▶ _Work order_
I'd like the records transcribed exactly, leaving the images out.

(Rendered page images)
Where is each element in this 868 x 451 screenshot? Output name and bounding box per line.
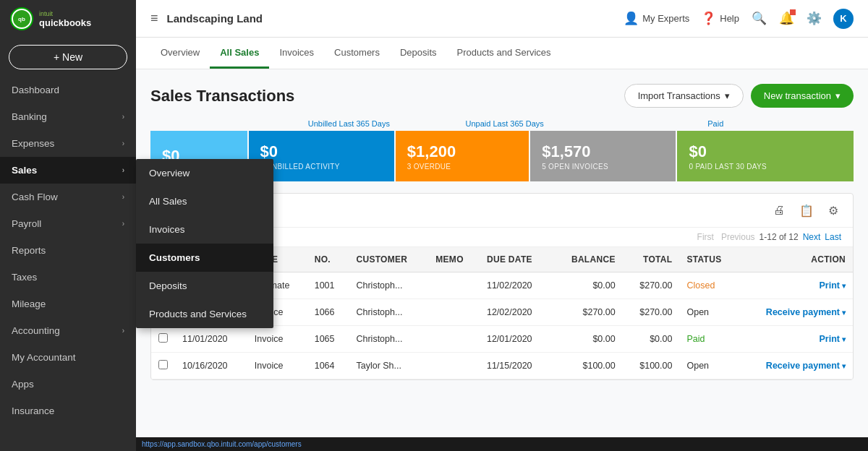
tab-overview[interactable]: Overview (150, 38, 210, 69)
row-no: 1001 (307, 272, 349, 299)
row-balance: $0.00 (552, 326, 623, 353)
sidebar-item-expenses[interactable]: Expenses › (0, 130, 136, 157)
user-avatar[interactable]: K (833, 9, 854, 29)
chevron-right-icon: › (122, 327, 124, 335)
row-status: Paid (679, 326, 739, 353)
row-memo (428, 272, 480, 299)
table-row: 10/16/2020 Invoice 1064 Taylor Sh... 11/… (151, 353, 853, 379)
help-button[interactable]: ❓ Help (701, 11, 739, 26)
chevron-down-icon: ▾ (835, 90, 841, 101)
tab-customers[interactable]: Customers (324, 38, 390, 69)
col-balance: BALANCE (552, 247, 623, 272)
dropdown-item-overview[interactable]: Overview (136, 159, 273, 187)
settings-icon[interactable]: ⚙️ (806, 11, 822, 27)
topbar: ≡ Landscaping Land 👤 My Experts ❓ Help 🔍… (136, 0, 868, 38)
sidebar-item-insurance[interactable]: Insurance (0, 398, 136, 424)
help-icon: ❓ (701, 11, 716, 26)
row-date: 11/01/2020 (175, 326, 247, 353)
sales-dropdown-menu: Overview All Sales Invoices Customers De… (136, 159, 273, 328)
col-action: ACTION (739, 247, 853, 272)
row-due-date: 12/02/2020 (480, 299, 552, 326)
row-checkbox[interactable] (158, 360, 168, 369)
my-experts-icon: 👤 (624, 11, 639, 26)
logo-area: qb intuit quickbooks (0, 0, 136, 38)
new-button[interactable]: + New (9, 45, 127, 69)
menu-icon[interactable]: ≡ (150, 11, 158, 26)
row-no: 1066 (307, 299, 349, 326)
row-due-date: 11/15/2020 (480, 353, 552, 379)
page-title: Sales Transactions (150, 87, 294, 106)
paid-label: Paid (707, 119, 854, 128)
action-receive-payment-button[interactable]: Receive payment ▾ (766, 361, 846, 371)
row-balance: $270.00 (552, 299, 623, 326)
summary-card-2[interactable]: $1,200 3 OVERDUE (396, 131, 529, 181)
company-name: Landscaping Land (167, 12, 263, 25)
dropdown-item-all-sales[interactable]: All Sales (136, 187, 273, 215)
search-icon[interactable]: 🔍 (751, 11, 767, 27)
pagination-last[interactable]: Last (825, 232, 841, 242)
action-print-button[interactable]: Print ▾ (820, 280, 846, 291)
row-type: Invoice (247, 353, 307, 379)
sidebar-item-dashboard[interactable]: Dashboard (0, 77, 136, 103)
tab-all-sales[interactable]: All Sales (210, 38, 269, 69)
my-experts-button[interactable]: 👤 My Experts (624, 11, 689, 26)
sidebar: qb intuit quickbooks + New Dashboard Ban… (0, 0, 136, 451)
settings-table-icon[interactable]: ⚙ (825, 202, 841, 219)
sidebar-item-accounting[interactable]: Accounting › (0, 317, 136, 344)
row-customer: Taylor Sh... (349, 353, 428, 379)
row-status: Open (679, 353, 739, 379)
col-memo: MEMO (428, 247, 480, 272)
sidebar-item-cashflow[interactable]: Cash Flow › (0, 184, 136, 210)
summary-card-3[interactable]: $1,570 5 OPEN INVOICES (530, 131, 676, 181)
row-total: $270.00 (623, 299, 680, 326)
pagination-first[interactable]: First (697, 232, 714, 242)
dropdown-item-products-services[interactable]: Products and Services (136, 300, 273, 328)
new-transaction-button[interactable]: New transaction ▾ (751, 84, 854, 108)
summary-card-4[interactable]: $0 0 PAID LAST 30 DAYS (677, 131, 854, 181)
qb-logo-icon: qb (10, 7, 33, 30)
chevron-down-icon: ▾ (725, 90, 730, 101)
tab-invoices[interactable]: Invoices (269, 38, 324, 69)
dropdown-item-invoices[interactable]: Invoices (136, 215, 273, 244)
row-total: $100.00 (623, 353, 680, 379)
row-date: 10/16/2020 (175, 353, 247, 379)
dropdown-item-customers[interactable]: Customers (136, 244, 273, 272)
row-checkbox[interactable] (158, 333, 168, 343)
sidebar-item-taxes[interactable]: Taxes (0, 264, 136, 291)
notification-icon[interactable]: 🔔 (778, 11, 794, 27)
action-receive-payment-button[interactable]: Receive payment ▾ (766, 307, 846, 317)
row-total: $0.00 (623, 326, 680, 353)
sidebar-item-mileage[interactable]: Mileage (0, 291, 136, 317)
pagination-previous[interactable]: Previous (721, 232, 755, 242)
row-action: Receive payment ▾ (739, 299, 853, 326)
sidebar-item-payroll[interactable]: Payroll › (0, 210, 136, 237)
row-status: Open (679, 299, 739, 326)
sidebar-item-sales[interactable]: Sales › (0, 157, 136, 184)
row-total: $270.00 (623, 272, 680, 299)
row-action: Print ▾ (739, 272, 853, 299)
table-row: 11/01/2020 Invoice 1065 Christoph... 12/… (151, 326, 853, 353)
chevron-right-icon: › (122, 220, 124, 228)
row-type: Invoice (247, 326, 307, 353)
tab-deposits[interactable]: Deposits (390, 38, 447, 69)
col-status: STATUS (679, 247, 739, 272)
tab-products-services[interactable]: Products and Services (447, 38, 561, 69)
print-icon[interactable]: 🖨 (770, 202, 788, 218)
sidebar-item-myaccountant[interactable]: My Accountant (0, 344, 136, 371)
row-due-date: 11/02/2020 (480, 272, 552, 299)
unpaid-label: Unpaid Last 365 Days (466, 119, 612, 128)
row-no: 1065 (307, 326, 349, 353)
row-customer: Christoph... (349, 299, 428, 326)
dropdown-item-deposits[interactable]: Deposits (136, 272, 273, 300)
status-bar: https://app.sandbox.qbo.intuit.com/app/c… (136, 437, 868, 451)
action-print-button[interactable]: Print ▾ (820, 334, 846, 344)
row-status: Closed (679, 272, 739, 299)
export-icon[interactable]: 📋 (796, 202, 817, 219)
row-customer: Christoph... (349, 326, 428, 353)
sidebar-item-apps[interactable]: Apps (0, 371, 136, 398)
import-transactions-button[interactable]: Import Transactions ▾ (624, 84, 744, 108)
col-no: NO. (307, 247, 349, 272)
sidebar-item-banking[interactable]: Banking › (0, 103, 136, 130)
sidebar-item-reports[interactable]: Reports (0, 237, 136, 264)
pagination-next[interactable]: Next (803, 232, 821, 242)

▶ _Solution_
Where is each element in this 868 x 451 screenshot? Output name and bounding box per line.
tab-overview[interactable]: Overview (150, 38, 210, 69)
row-no: 1001 (307, 272, 349, 299)
row-balance: $0.00 (552, 326, 623, 353)
sidebar-item-expenses[interactable]: Expenses › (0, 130, 136, 157)
user-avatar[interactable]: K (833, 9, 854, 29)
chevron-right-icon: › (122, 327, 124, 335)
row-status: Paid (679, 326, 739, 353)
row-memo (428, 272, 480, 299)
table-row: 10/16/2020 Invoice 1064 Taylor Sh... 11/… (151, 353, 853, 379)
help-button[interactable]: ❓ Help (701, 11, 739, 26)
chevron-down-icon: ▾ (835, 90, 841, 101)
tab-customers[interactable]: Customers (324, 38, 390, 69)
col-balance: BALANCE (552, 247, 623, 272)
dropdown-item-overview[interactable]: Overview (136, 159, 273, 187)
settings-icon[interactable]: ⚙️ (806, 11, 822, 27)
topbar: ≡ Landscaping Land 👤 My Experts ❓ Help 🔍… (136, 0, 868, 38)
sidebar-item-insurance[interactable]: Insurance (0, 398, 136, 424)
help-icon: ❓ (701, 11, 716, 26)
row-date: 11/01/2020 (175, 326, 247, 353)
sales-dropdown-menu: Overview All Sales Invoices Customers De… (136, 159, 273, 328)
col-action: ACTION (739, 247, 853, 272)
row-due-date: 12/02/2020 (480, 299, 552, 326)
row-checkbox[interactable] (158, 360, 168, 369)
my-experts-icon: 👤 (624, 11, 639, 26)
logo-area: qb intuit quickbooks (0, 0, 136, 38)
new-button[interactable]: + New (9, 45, 127, 69)
menu-icon[interactable]: ≡ (150, 11, 158, 26)
row-no: 1066 (307, 299, 349, 326)
row-due-date: 11/15/2020 (480, 353, 552, 379)
page-title: Sales Transactions (150, 87, 294, 106)
paid-label: Paid (707, 119, 854, 128)
action-receive-payment-button[interactable]: Receive payment ▾ (766, 361, 846, 371)
row-balance: $270.00 (552, 299, 623, 326)
summary-card-2[interactable]: $1,200 3 OVERDUE (396, 131, 529, 181)
company-name: Landscaping Land (167, 12, 263, 25)
dropdown-item-all-sales[interactable]: All Sales (136, 187, 273, 215)
search-icon[interactable]: 🔍 (751, 11, 767, 27)
pagination-last[interactable]: Last (825, 232, 841, 242)
action-print-button[interactable]: Print ▾ (820, 280, 846, 291)
row-type: Invoice (247, 353, 307, 379)
sidebar-item-dashboard[interactable]: Dashboard (0, 77, 136, 103)
tab-all-sales[interactable]: All Sales (210, 38, 269, 69)
my-experts-button[interactable]: 👤 My Experts (624, 11, 689, 26)
sidebar: qb intuit quickbooks + New Dashboard Ban… (0, 0, 136, 451)
settings-table-icon[interactable]: ⚙ (825, 202, 841, 219)
sidebar-item-accounting[interactable]: Accounting › (0, 317, 136, 344)
row-customer: Taylor Sh... (349, 353, 428, 379)
row-status: Open (679, 353, 739, 379)
col-memo: MEMO (428, 247, 480, 272)
sidebar-item-cashflow[interactable]: Cash Flow › (0, 184, 136, 210)
summary-card-3[interactable]: $1,570 5 OPEN INVOICES (530, 131, 676, 181)
row-total: $270.00 (623, 299, 680, 326)
pagination-first[interactable]: First (697, 232, 714, 242)
dropdown-item-products-services[interactable]: Products and Services (136, 300, 273, 328)
new-transaction-button[interactable]: New transaction ▾ (751, 84, 854, 108)
summary-card-4[interactable]: $0 0 PAID LAST 30 DAYS (677, 131, 854, 181)
qb-logo-icon: qb (10, 7, 33, 30)
chevron-down-icon: ▾ (725, 90, 730, 101)
tab-invoices[interactable]: Invoices (269, 38, 324, 69)
dropdown-item-invoices[interactable]: Invoices (136, 215, 273, 244)
row-total: $100.00 (623, 353, 680, 379)
row-date: 10/16/2020 (175, 353, 247, 379)
dropdown-item-customers[interactable]: Customers (136, 244, 273, 272)
row-checkbox[interactable] (158, 333, 168, 343)
sidebar-item-taxes[interactable]: Taxes (0, 264, 136, 291)
notification-icon[interactable]: 🔔 (778, 11, 794, 27)
action-receive-payment-button[interactable]: Receive payment ▾ (766, 307, 846, 317)
row-total: $0.00 (623, 326, 680, 353)
sidebar-item-mileage[interactable]: Mileage (0, 291, 136, 317)
pagination-previous[interactable]: Previous (721, 232, 755, 242)
row-action: Receive payment ▾ (739, 299, 853, 326)
sidebar-item-payroll[interactable]: Payroll › (0, 210, 136, 237)
row-status: Open (679, 299, 739, 326)
sidebar-item-sales[interactable]: Sales › (0, 157, 136, 184)
row-total: $270.00 (623, 272, 680, 299)
row-action: Print ▾ (739, 272, 853, 299)
table-row: 11/01/2020 Invoice 1065 Christoph... 12/… (151, 326, 853, 353)
chevron-right-icon: › (122, 220, 124, 228)
row-type: Invoice (247, 326, 307, 353)
tab-deposits[interactable]: Deposits (390, 38, 447, 69)
col-status: STATUS (679, 247, 739, 272)
tab-products-services[interactable]: Products and Services (447, 38, 561, 69)
print-icon[interactable]: 🖨 (770, 202, 788, 218)
sidebar-item-myaccountant[interactable]: My Accountant (0, 344, 136, 371)
row-due-date: 11/02/2020 (480, 272, 552, 299)
unpaid-label: Unpaid Last 365 Days (466, 119, 612, 128)
row-no: 1065 (307, 326, 349, 353)
row-customer: Christoph... (349, 299, 428, 326)
dropdown-item-deposits[interactable]: Deposits (136, 272, 273, 300)
status-bar: https://app.sandbox.qbo.intuit.com/app/c… (136, 437, 868, 451)
action-print-button[interactable]: Print ▾ (820, 334, 846, 344)
row-status: Closed (679, 272, 739, 299)
export-icon[interactable]: 📋 (796, 202, 817, 219)
row-customer: Christoph... (349, 326, 428, 353)
sidebar-item-apps[interactable]: Apps (0, 371, 136, 398)
import-transactions-button[interactable]: Import Transactions ▾ (624, 84, 744, 108)
col-no: NO. (307, 247, 349, 272)
sidebar-item-banking[interactable]: Banking › (0, 103, 136, 130)
sidebar-item-reports[interactable]: Reports (0, 237, 136, 264)
pagination-next[interactable]: Next (803, 232, 821, 242)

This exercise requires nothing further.